Exercise aim.
The records underneath are to be repeated exactly, with the pictures left out.

[Saved entries]

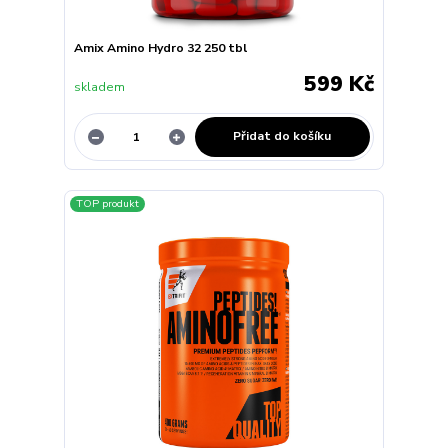
Amix Amino Hydro 32 250 tbl
599 Kč
skladem
Přidat do košíku
TOP produkt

Response box.
Amix Amino Hydro 32 250 tbl
599 Kč
skladem
Přidat do košíku
TOP produkt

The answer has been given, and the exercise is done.